Monday, August 28, 2006

Duplicating the data in a MOLAP application - Does it always hold good?

Continuing with the discussion on whether duplicating the data in data warehouse applications is always good or not. Today I would be talking about MOLAP application. By MOLAP application, I refer to the reporting application, which use multi dimensional storage (not relational table) to organize and store the data. Also these are the tools, which typical use multi dimensional query language like MDX, SPL (for Oracle Express) and not SQL for querying. Hyperion Essbase, Oracle Express (now Analytical Workspace and part of Oracle RDBMS), Microsoft Analytical Services etc. are some of the well-known  MOLAP platforms. Niegle Pendse’s OLAP Report is best place to understand various OLAP products in the market. Like relational data warehouse and reporting applications, there are instances of duplicating the data in the MOLAP applications too. In my previous experiences with Essbase and Oralce Express, I have seen some occurrence of data being duplicated with slight modification or transformation in multiple variables or cubes.

MOLAP applications are meant to be lighting fast. So there is lot of summarization and aggregation done in the application. Most of the calculations are part of data load and aggregation batch process. Very little gets calculated while querying the data. However there are quite a number of calculations, which are made part of formula (in Oracle Express) or dynamic calc (in case of Hyperion Essbase). Often these calculations are moving total, ranking, calculating Year to date, rolling quarter, variance etc. And ideally these calculations should be part of formula and or dynamic calc, because:
  • Because this calculations are very simple and does not involve many data values to operate on

  • Sometime this calculations involve applying some formula with different weight:
Example: ( 20 * Advertising Expenditure + 80 * Other Expenditure ) /100
Now this weight could change over the period as the organization tactics change. And this formula could evolve. So it’s better to keep them on the fly.

Even though there are things which best fit in as on-the-fly calculation, I bet there would be many implementations out there calculating them in the load scripts and storing. So all the disadvantage I mentioned for duplicating relational tables holds for MOLAP too. The extra logic needs to be written, tested and maintained. Any debugging would have to check the base data, and the intermediate data. If there are any bugs in the loading script, the data needs to be cleaned up, reloaded and re-aggregated.

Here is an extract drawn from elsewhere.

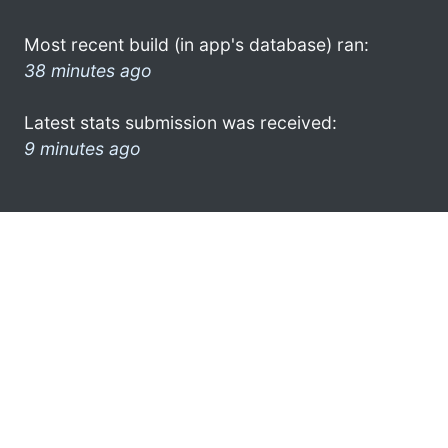
Most recent build (in app's database) ran:
38 minutes ago
Latest stats submission was received:
9 minutes ago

Would it be dynamic calculation and if there is any bug, only the formula needs to be changed no reloading of data is required.

At times there are scenarios were you want to expose a cube with the respect to fewer dimensions and not all. In OFA (Oracle Financial Analyzer, a Financial reporting application using Express as backend) there are times when FDI (Financial data item a.k.a. variable or cube in Express) are required to be exposed with fewer dimension and not all. So for this scenario also, one should avoid creating a stored FDI and replicating the data in it. Better approach would be to have the data rolled up in the base FDI using hierarchies and creating a formula FDI on top of base FDI with limiting the dimensions to “Total” for those which are not to be exposed for analysis for that FDI.


Lets take an example where dynamic calc could enable you to achive reporting the aggregated data. You have a following data model:

Dimensions:
Market (with hierarchy All Market -> Region -> Country)
Years (with members like 2006, 2005 etc. No hierarchy)
Product (with members P1, P2, etc. No hierarchy)

Cubes:
Gross Sales <Year, Product and Market>
Tax Rate <Year, Market>

How could we dynamically calculate Net Sales <Year, Product and Market> from the above?

Net Sales = Gross Sales * (100/ (100 + Tax Rate))

Lets see what’s wrong with this formula? Tax Rate is something you can’t aggregate on Market. Tax of India + Japan + China + Singapore etc. would not give you the tax rate for Asia. Neither would the average of this give you. So you don’t have tax rate for “Asia” and hence above formula would not return you the Net Sales for “Asia”. All you might need is another stored cube called “Net Sales” which you can use to store the “Gross Sales” less “Tax”. The cube can then be aggregated to return the numbers at Asia or All Market.  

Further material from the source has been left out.